Wizard Trouble

I was staring out the diner window, watching it rain, when Jimmy the werewolf slid into the booth behind me. “We got trouble, boss,” he said, and I spilled coffee over the back of my hand.

“Asshole,” I said, not turning around. “How about a little warning next time?”

“Don’t want to let on I know you. Because of the trouble.”

“How can we be in trouble? We haven’t done anything yet. What kind of trouble?” I probably sounded a little petulant, but I was annoyed about the coffee.

“Wizard trouble.” That’s a whole lot worse than spilled coffee.

“Where?”

“Across the street, bus stop.” I did my best to look at the bus stop without obviously looking at the bus stop. An enormously fat woman talking on a cell phone was taking up most of the bench inside the shelter, and what room she wasn’t occupying herself was filled by her two kids, engaged in some sort of punching game.

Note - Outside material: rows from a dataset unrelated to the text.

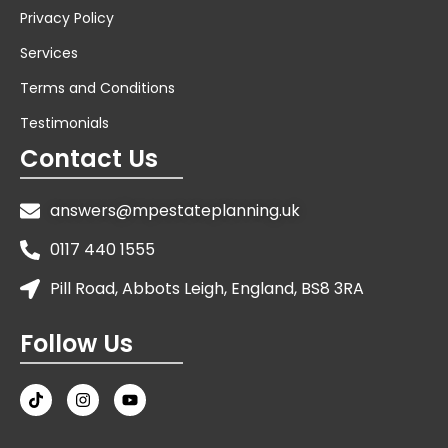
Privacy Policy
Services
Terms and Conditions
Testimonials
Contact Us
answers@mpestateplanning.uk
0117 440 1555
Pill Road, Abbots Leigh, England, BS8 3RA
Follow Us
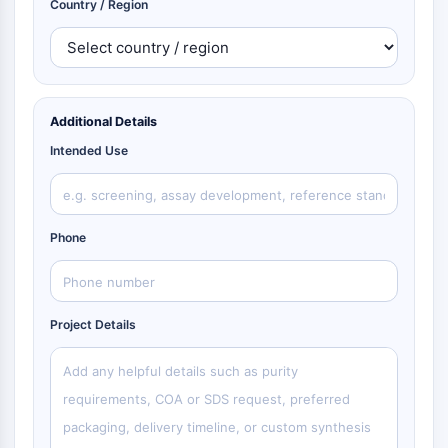
Country / Region
Additional Details
Intended Use
Phone
Project Details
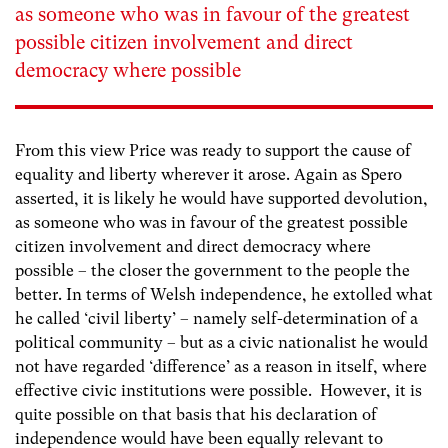
as someone who was in favour of the greatest
possible citizen involvement and direct
democracy where possible
From this view Price was ready to support the cause of
equality and liberty wherever it arose. Again as Spero
asserted, it is likely he would have supported devolution,
as someone who was in favour of the greatest possible
citizen involvement and direct democracy where
possible – the closer the government to the people the
better. In terms of Welsh independence, he extolled what
he called ‘civil liberty’ – namely self-determination of a
political community – but as a civic nationalist he would
not have regarded ‘difference’ as a reason in itself, where
effective civic institutions were possible. However, it is
quite possible on that basis that his declaration of
independence would have been equally relevant to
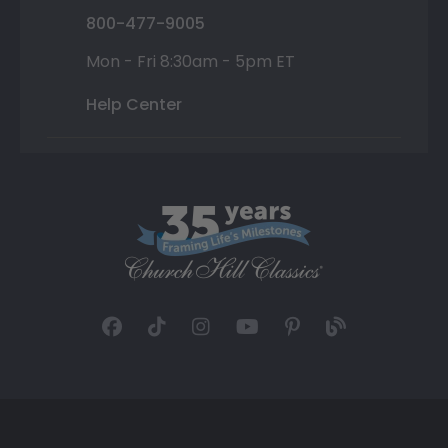
800-477-9005
Mon - Fri 8:30am - 5pm ET
Help Center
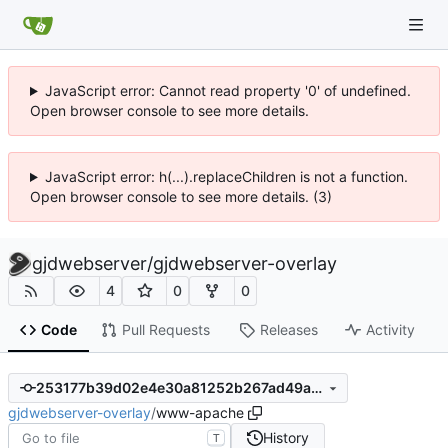
JavaScript error: Cannot read property '0' of undefined.
Open browser console to see more details.
JavaScript error: h(...).replaceChildren is not a function.
Open browser console to see more details. (3)
gjdwebserver
/
gjdwebserver-overlay
4
0
0
Code
Pull Requests
Releases
Activity
253177b39d02e4e30a81252b267ad49a617c2533
gjdwebserver-overlay
/
www-apache
History
T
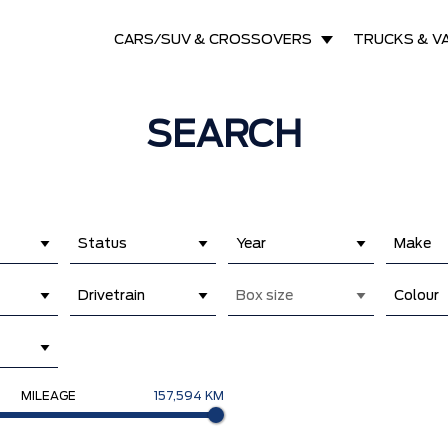
CARS/SUV & CROSSOVERS
TRUCKS & V
SEARCH
Status
Year
Make
Drivetrain
Box size
Colour
MILEAGE
157,594 KM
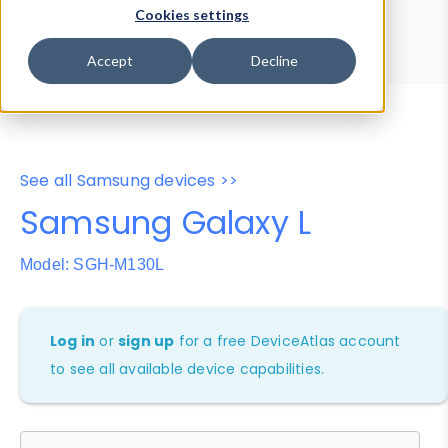
Device Browser
Data Explorer
Cookies settings
Properties
User-Agent Tester
Accept
Decline
See all Samsung devices >>
Samsung Galaxy L
Model: SGH-M130L
Log in
or
sign up
for a free DeviceAtlas account
to see all available device capabilities.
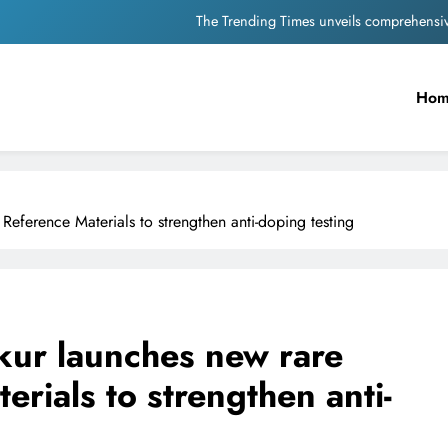
Unwavering b
Pashmina Roshan lands lea
Ho
Meta Faces 3-Day Ultimatum: Apol
The Trending Times unveils comprehensi
Unwavering b
eference Materials to strengthen anti-doping testing
kur launches new rare
rials to strengthen anti-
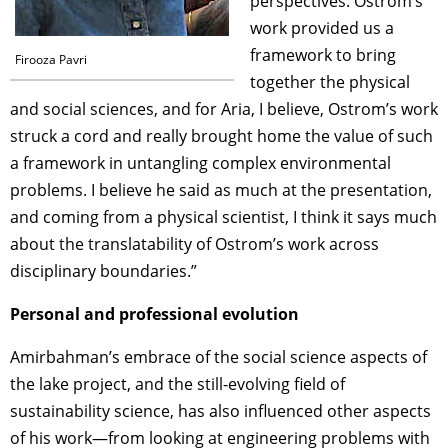
perspectives. Ostrom’s
work provided us a
framework to bring
Firooza Pavri
together the physical
and social sciences, and for Aria, I believe, Ostrom’s work
struck a cord and really brought home the value of such
a framework in untangling complex environmental
problems. I believe he said as much at the presentation,
and coming from a physical scientist, I think it says much
about the translatability of Ostrom’s work across
disciplinary boundaries.”
Personal and professional evolution
Amirbahman’s embrace of the social science aspects of
the lake project, and the still-evolving field of
sustainability science, has also influenced other aspects
of his work—from looking at engineering problems with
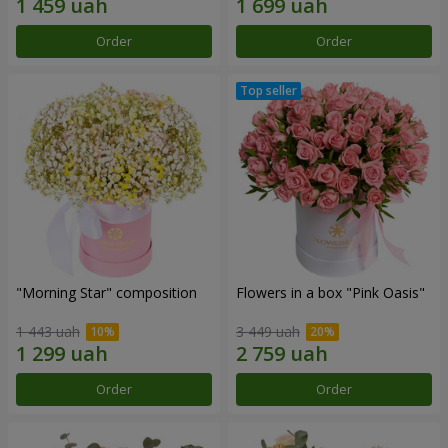
Order
Order
"Morning Star" composition
Flowers in a box "Pink Oasis"
1 443 uah
3 449 uah
Order
Order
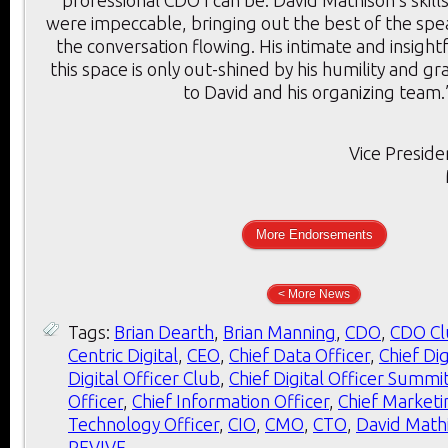
were impeccable, bringing out the best of the sp
the conversation flowing. His intimate and insigh
this space is only out-shined by his humility and g
to David and his organizing team.
Vice Preside
More Endorsements
< More News
Tags:
Brian Dearth
,
Brian Manning
,
CDO
,
CDO Cl
Centric Digital
,
CEO
,
Chief Data Officer
,
Chief Dig
Digital Officer Club
,
Chief Digital Officer Summi
Officer
,
Chief Information Officer
,
Chief Marketi
Technology Officer
,
CIO
,
CMO
,
CTO
,
David Math
REVIVE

Pushed out of the shelter by this little domestic scene were two young women with umbrellas, glaring daggers at the serenely oblivious woman inside, and a bedraggled little man in a tan raincoat, who was attempting to keep himself dry by holding a newspaper over his head, like you see in old movies. It doesn’t work nearly as well as it does in Hollywood.

None of them looked remotely wizardly. “Who?”

“Tan coat.”

“Him? He’s no wizard. He doesn’t have enough sense to stay out of the rain, for Chrissakes.”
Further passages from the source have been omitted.